As to whether algae wafers are real and how much they cost, I suggest you do a Google search on "algae wafer" and follow some of the links that come up.

As to whether you can use them to feed your mystery snail, the answer is definitely yes. But, like all animals, apple snails (a mystery snail is a kind of apple snail, by the way, it's Pomacea bridgesii to be exact) need a varied diet. Have you got him in with your betta? If so, then make sure that some of your betta's food drops to the bottom of the tank so Spooshy can have some of it. That will give him some variety in his diet. Also, pretty much all aquatic animals seem to love bloodworms. You get them frozen in the fish shop, and thaw them out in tank water before feeding. Depending on the size of the cube, your fish & snail may not be able to eat it all up in a reasonable time, so you may have to break the cube up before thawing and feeding.


----------



## garfieldnfish (Jan 18, 2005)

Apple snails eat almost anything you add to a fish tank intended for the fish if they get to it first. But good food for applesnails are small pieces of grapes (1 snail no more then 1/8 of a grape), peas, zucchini, cucumber, lettuce, shrimp pellets, algae wafers (made of algae) or Formula II which is frozen algae, sinking pellets for tropical fish, crab cuisine sinking pellets (high in calcium, good for their shells). Variety is the key.

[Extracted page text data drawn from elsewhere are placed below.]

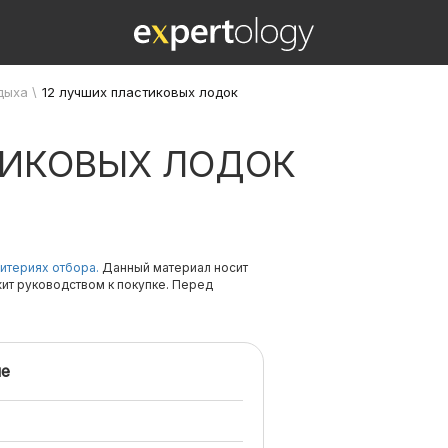
дыха
\
12 лучших пластиковых лодок
ТИКОВЫХ ЛОДОК
итериях отбора.
Данный материал носит
жит руководством к покупке. Перед
е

Mine also eat frozen carnivore food, i.e., bloodworms, mysis shrimp, brine shrimp. 
I have more fish food in my freezer, fridge and in the cabinets under the tanks, then human food in my kitchen. A constant complaint of my husband's.


----------



## MyraVan (Jan 19, 2005)

I've never been able to get my brigs to eat any veggies, except that a couple of them eat the duckweed. But they seem to do well with a good variety of aquatic foods, including flakes (one enterprising snail climbs on top of the filter and reaches up the the surface of the water for floating foods!), algae wafers, bottom feeder tablets, shrimp pellets, crab cuisine, brine shrimp, bloodworms, etc etc etc... As garfieldnfish says, they'll eat just about anything meant for any aquatic creature.


----------



## CVV1 (Oct 7, 2005)

okay thanks, so if i get a veggie clip and sinking pellets i am good to go? Oh and yes i have Spooshy with my female battas


----------



## MyraVan (Jan 19, 2005)

To be extra nice to Spooshy, it would be good if, in addition to getting him some sinking tablets (either algae wafers or bottomfeeder tables), that you try to look up a high-calcium food to help him keep his shell in good shape. Hikari makes some stuff called Crab Cuisine which is great, and various brands make shrimp pellets (which are made from shrimp, shell and all).

And again, make sure that some of the betta food drops to the floor of the tank so he can chow down on that too. The idea is to give him a good variety of food.

I don't guarantee success with the veggie clips, as I said mine don't eat veggies other than duckweed, but it certainly won't hurt to try!


----------